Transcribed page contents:
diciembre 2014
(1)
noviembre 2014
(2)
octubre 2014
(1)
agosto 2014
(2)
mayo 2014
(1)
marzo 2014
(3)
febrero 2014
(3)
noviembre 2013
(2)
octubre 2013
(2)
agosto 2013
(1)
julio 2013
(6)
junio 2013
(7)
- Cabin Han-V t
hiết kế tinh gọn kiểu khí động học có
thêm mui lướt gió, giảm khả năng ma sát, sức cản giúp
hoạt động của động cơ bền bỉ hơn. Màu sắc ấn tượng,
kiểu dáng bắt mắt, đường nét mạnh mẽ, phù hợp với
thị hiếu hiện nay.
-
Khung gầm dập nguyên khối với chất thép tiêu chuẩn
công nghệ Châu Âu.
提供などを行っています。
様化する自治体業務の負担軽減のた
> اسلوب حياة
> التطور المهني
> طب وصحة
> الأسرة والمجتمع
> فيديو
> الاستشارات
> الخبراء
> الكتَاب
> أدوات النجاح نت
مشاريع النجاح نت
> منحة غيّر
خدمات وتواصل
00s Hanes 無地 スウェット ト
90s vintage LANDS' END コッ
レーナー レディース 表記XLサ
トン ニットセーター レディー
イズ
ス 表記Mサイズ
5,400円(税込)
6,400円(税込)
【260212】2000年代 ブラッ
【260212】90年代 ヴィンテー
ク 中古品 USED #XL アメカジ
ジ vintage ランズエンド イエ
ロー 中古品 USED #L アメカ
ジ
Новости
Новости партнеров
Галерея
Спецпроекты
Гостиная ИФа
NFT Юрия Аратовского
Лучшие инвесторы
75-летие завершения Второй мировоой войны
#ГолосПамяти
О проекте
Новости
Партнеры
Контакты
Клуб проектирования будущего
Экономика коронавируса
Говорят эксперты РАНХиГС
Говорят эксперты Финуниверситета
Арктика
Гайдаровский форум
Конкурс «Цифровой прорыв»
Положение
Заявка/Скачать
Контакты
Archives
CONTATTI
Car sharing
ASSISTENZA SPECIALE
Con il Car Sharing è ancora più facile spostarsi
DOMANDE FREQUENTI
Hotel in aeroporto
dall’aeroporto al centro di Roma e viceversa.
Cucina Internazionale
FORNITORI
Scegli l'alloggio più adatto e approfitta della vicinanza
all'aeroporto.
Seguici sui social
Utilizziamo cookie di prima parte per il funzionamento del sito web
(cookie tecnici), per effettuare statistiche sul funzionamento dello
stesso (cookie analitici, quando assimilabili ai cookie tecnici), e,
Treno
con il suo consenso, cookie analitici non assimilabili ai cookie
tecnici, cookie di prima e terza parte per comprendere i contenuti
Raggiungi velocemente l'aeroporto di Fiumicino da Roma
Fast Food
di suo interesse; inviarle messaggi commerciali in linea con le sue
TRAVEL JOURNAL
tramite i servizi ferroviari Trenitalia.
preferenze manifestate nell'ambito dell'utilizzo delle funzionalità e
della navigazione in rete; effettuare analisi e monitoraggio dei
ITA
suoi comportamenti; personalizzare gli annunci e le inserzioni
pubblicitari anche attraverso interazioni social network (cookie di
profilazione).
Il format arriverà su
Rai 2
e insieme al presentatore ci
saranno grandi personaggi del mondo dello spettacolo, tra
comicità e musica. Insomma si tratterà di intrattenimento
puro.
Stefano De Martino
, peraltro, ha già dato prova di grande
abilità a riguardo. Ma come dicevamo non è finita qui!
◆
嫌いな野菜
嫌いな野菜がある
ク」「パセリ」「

EXERCISE REQUIREMENTS: Retype exactly the lines from the one containing "profilazione)." through the last line of the records above, including both.

RESULT OF THE TASK:
profilazione).
Il format arriverà su
Rai 2
e insieme al presentatore ci
saranno grandi personaggi del mondo dello spettacolo, tra
comicità e musica. Insomma si tratterà di intrattenimento
puro.
Stefano De Martino
, peraltro, ha già dato prova di grande
abilità a riguardo. Ma come dicevamo non è finita qui!
◆
嫌いな野菜
嫌いな野菜がある
ク」「パセリ」「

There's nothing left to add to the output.